Interferon lambda 4 impacts the genetic diversity of hepatitis C virus.
Ansari MA., Aranday-Cortes E., Ip CL., da Silva Filipe A., Lau SH., Bamford C., Bonsall D., Trebes A., Piazza P., Sreenu V., Cowton VM., STOP-HCV Consortium None., Ball J., Barnes E., Burgess G., Cooke G., Dillon J., Foster G., Gore C., Guha N., Halford R., Holmes C., Hudson E., Hutchinson S., Irving W., Khakoo S., Klenerman P., Martin N., Mbisa T., McKeating J., McLauchlan J., Miners A., Murray A., Shaw P., Simmonds P., Smith S., Spencer C., Thomson E., Troke P., Vickerman P., Zitzmann N., Hudson E., Bowden R., Patel AH., Foster GR., Irving WL., Agarwal K., Thomson EC., Simmonds P., Klenerman P., Holmes C., Barnes E., Spencer CC., McLauchlan J., Pedergnana V.

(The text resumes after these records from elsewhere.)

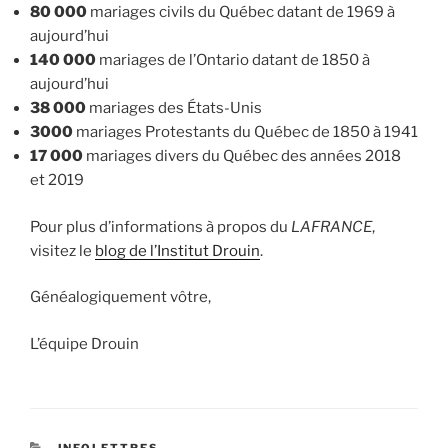
80 000
mariages civils du Québec datant de 1969 à
aujourd’hui
140 000
mariages de l’Ontario datant de 1850 à
aujourd’hui
38 000
mariages des États-Unis
3000
mariages Protestants du Québec de 1850 à 1941
17 000
mariages divers du Québec des années 2018
et 2019
Pour plus d’informations à propos du
LAFRANCE
,
visitez le
blog de l’Institut Drouin
.
Généalogiquement vôtre,
L’équipe Drouin
CATÉGORIES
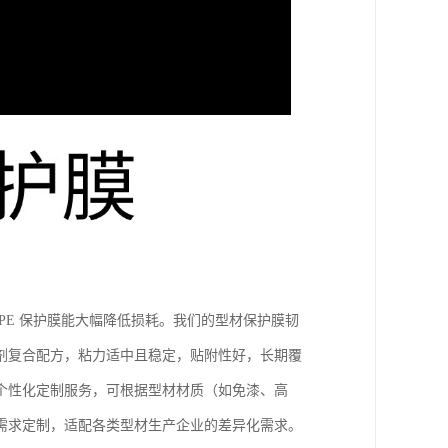
PE 保护膜能大幅降低损耗。我们的型材保护膜韧
剂复合配方，粘力适中且稳定，贴附性好，长期覆
个性化定制服务，可根据型材材质（如免漆、高
需求定制，适配各类型材生产企业的差异化需求。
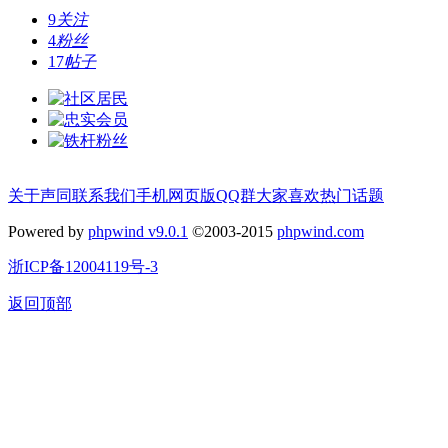
9
关注
4
粉丝
17
帖子
关于声同
联系我们
手机网页版
QQ群
大家喜欢
热门话题
Powered by
phpwind v9.0.1
©2003-2015
phpwind.com
浙ICP备12004119号-3
返回顶部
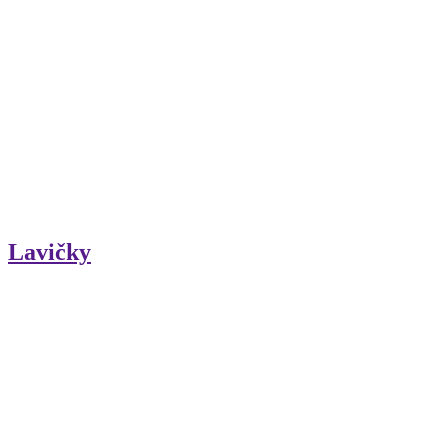
Lavičky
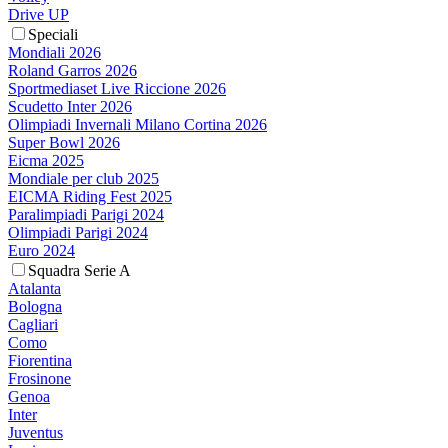
Drive UP
Speciali
Mondiali 2026
Roland Garros 2026
Sportmediaset Live Riccione 2026
Scudetto Inter 2026
Olimpiadi Invernali Milano Cortina 2026
Super Bowl 2026
Eicma 2025
Mondiale per club 2025
EICMA Riding Fest 2025
Paralimpiadi Parigi 2024
Olimpiadi Parigi 2024
Euro 2024
Squadra Serie A
Atalanta
Bologna
Cagliari
Como
Fiorentina
Frosinone
Genoa
Inter
Juventus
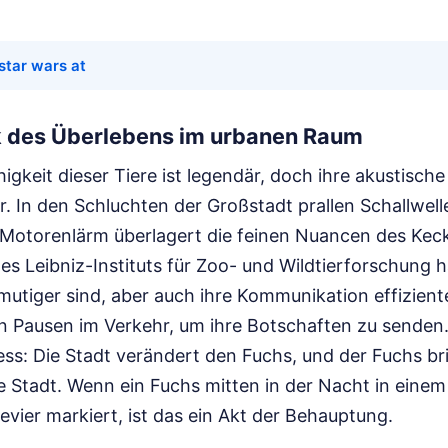
star wars at
 des Überlebens im urbanen Raum
gkeit dieser Tiere ist legendär, doch ihre akustisch
. In den Schluchten der Großstadt prallen Schallwel
otorenlärm überlagert die feinen Nuancen des Kec
s Leibniz-Instituts für Zoo- und Wildtierforschung 
utiger sind, aber auch ihre Kommunikation effizient
n Pausen im Verkehr, um ihre Botschaften zu senden. 
ess: Die Stadt verändert den Fuchs, und der Fuchs b
e Stadt. Wenn ein Fuchs mitten in der Nacht in einem
Revier markiert, ist das ein Akt der Behauptung.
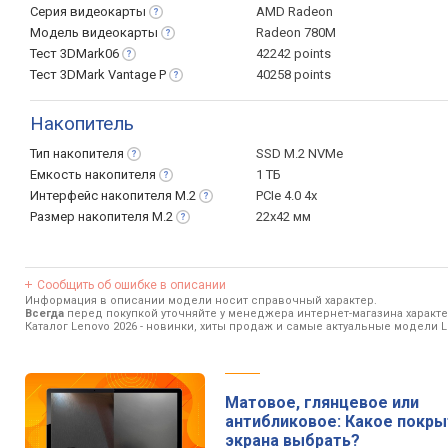
Серия
видеокарты
AMD Radeon
Модель
видеокарты
Radeon 780M
Тест
3DMark06
42242 points
Тест 3DMark Vantage
P
40258 points
Накопитель
Тип
накопителя
SSD M.2 NVMe
Емкость
накопителя
1 ТБ
Интерфейс накопителя
M.2
PCIe 4.0 4x
Размер накопителя
M.2
22x42 мм
Сообщить об ошибке в описании
Информация в описании модели носит справочный характер.
Всегда
перед покупкой уточняйте у менеджера интернет-магазина характ
Каталог Lenovo 2026
- новинки, хиты продаж и самые актуальные модели L
Матовое, глянцевое или
антибликовое: Какое покр
экрана выбрать?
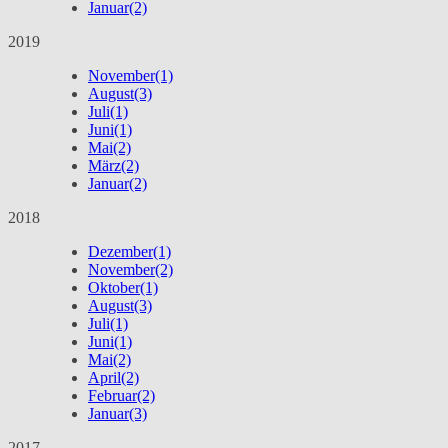
Januar
(2)
2019
November
(1)
August
(3)
Juli
(1)
Juni
(1)
Mai
(2)
März
(2)
Januar
(2)
2018
Dezember
(1)
November
(2)
Oktober
(1)
August
(3)
Juli
(1)
Juni
(1)
Mai
(2)
April
(2)
Februar
(2)
Januar
(3)
2017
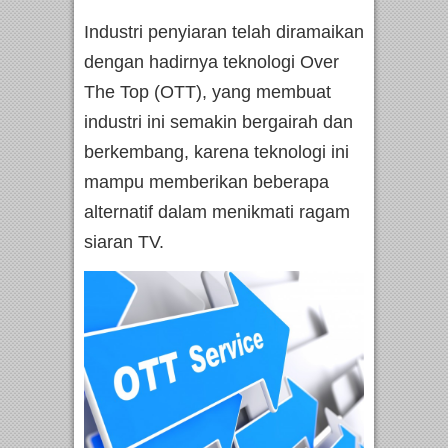
Industri penyiaran telah diramaikan
dengan hadirnya teknologi Over
The Top (OTT), yang membuat
industri ini semakin bergairah dan
berkembang, karena teknologi ini
mampu memberikan beberapa
alternatif dalam menikmati ragam
siaran TV.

Hepatitis C virus (HCV) is a highly variable pathogen that frequently establishes chronic infection. This genetic variability is affected by the adaptive immune response but the contribution of other host factors is unclear. Here, we examined the role played by interferon lambda-4 (IFN-λ4) on HCV diversity; IFN-λ4 plays a crucial role in spontaneous clearance or establishment of chronicity following acute infection. We performed viral genome-wide association studies using human and viral data from 485 patients of white ancestry infected with HCV genotype 3a. We demonstrate that combinations of host genetic variants, which determine IFN-λ4 protein production and activity, influence amino acid variation across the viral polyprotein - not restricted to specific viral proteins or HLA restricted epitopes - and modulate viral load. We also observed an association with viral di-nucleotide proportions. These results support a direct role for IFN-λ4 in exerting selective pressure across the viral genome, possibly by a novel mechanism.